The Mets lost two out of three to the Braves, which isn’t a complete disaster, but the games were filled with baserunning blunders, fielding miscues and all around sloppy play. The good news is that they’re showing they have some fight in them by coming from behind the last two games (but falling short yesterday). But we’ll start with the bad news.

The whole team has turned into Marvelous Marv Throneberry on the bases and in the field. On Monday night, it was David Wright and Jose Reyes making key errors that led to the loss, and Daniel Murphy missed the cutoff man allowing runners to move up into scoring position.

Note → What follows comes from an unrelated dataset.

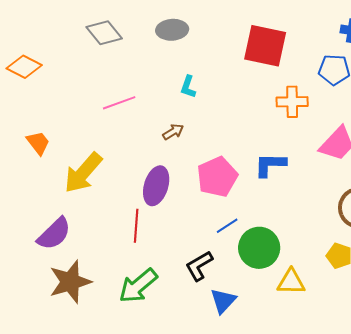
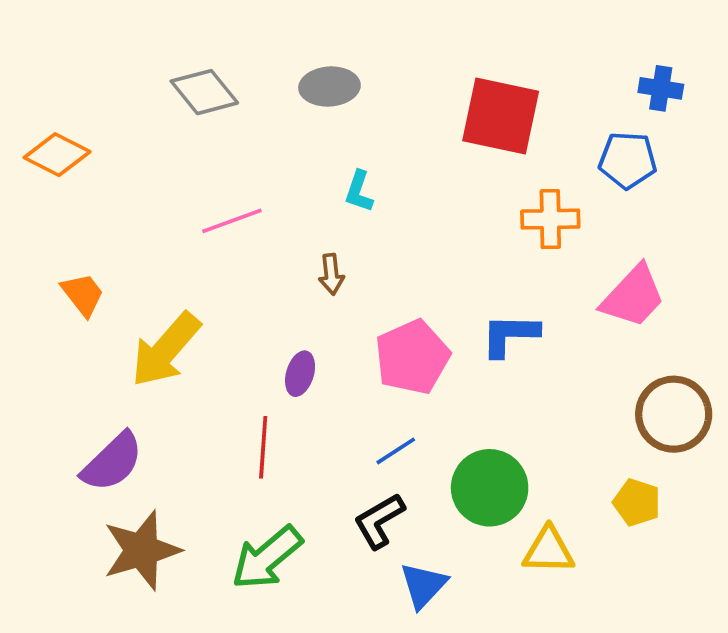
brown arrow: (173, 132) -> (331, 274), turned 115
purple ellipse: (156, 186) -> (300, 374), size x0.6
blue line: (227, 226) -> (396, 451), moved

On Tuesday, Alex Cora was forced out on a “single” to left, Reyes was thrown out by 20 feet trying to stretch a double into a triple (though replays showed he was actually safe—so if they ump blew the call on Carlos Beltran’s stolen base in the 10th inning, it all evened out; or maybe it was the Mets who were owed by the baseball gods for all those bad calls in the Phillies series, right Chipper?) and Fernando Tatis was picked off first.

On Wednesday, Reyes was at it again, getting thrown out at third trying to advance on a groundball to short and then happy-assing his way around the bases on his 12th-inning double.  And Wright made another costly error.

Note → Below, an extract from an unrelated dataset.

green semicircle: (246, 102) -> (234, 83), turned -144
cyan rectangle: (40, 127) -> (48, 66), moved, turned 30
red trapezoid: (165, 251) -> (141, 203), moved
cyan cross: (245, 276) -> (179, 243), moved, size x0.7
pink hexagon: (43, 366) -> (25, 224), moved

At least all this is fixable. We hope. Jerry Manuel says, “We are going to have to pay close attention to those things. In order to be a good team and a speed team, you need to be aggressive but you have to play smart. And we’re not playing very smart at this point.” Well, they better smarten up fast. And does anybody on the team know how to slide?

Beltran cost the Mets a game when he didn’t slide, Carlos Delgado injured himself by sliding and may now have to go on the DL and Wright was thrown out at home this week on a sacrifice fly by trying that slide-around-the-plate thing that’s all the rage.

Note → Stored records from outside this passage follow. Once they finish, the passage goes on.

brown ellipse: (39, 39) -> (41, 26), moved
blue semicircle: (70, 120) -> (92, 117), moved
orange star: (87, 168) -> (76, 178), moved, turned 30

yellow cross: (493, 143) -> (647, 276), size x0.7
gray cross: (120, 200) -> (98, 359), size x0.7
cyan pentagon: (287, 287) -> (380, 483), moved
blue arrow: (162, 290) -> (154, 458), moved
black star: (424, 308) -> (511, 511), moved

If he would have slid right into home, spikes first, he may have jarred the ball or glove loose and could have even taken Brian McCann’s arm off for good measure. That’s the way you do it. Can the Mets ever take out a catcher or slide hard into a base?

The good news is the team is coming from behind and not meekly finishing out games. They don’t fall apart at the first sign of adversity anymore. But if they keep playing the game like Marvelous Marv, they’re going to start losing a lot. And they don’t have time to go back to spring training and learn the basic fundamentals of the game.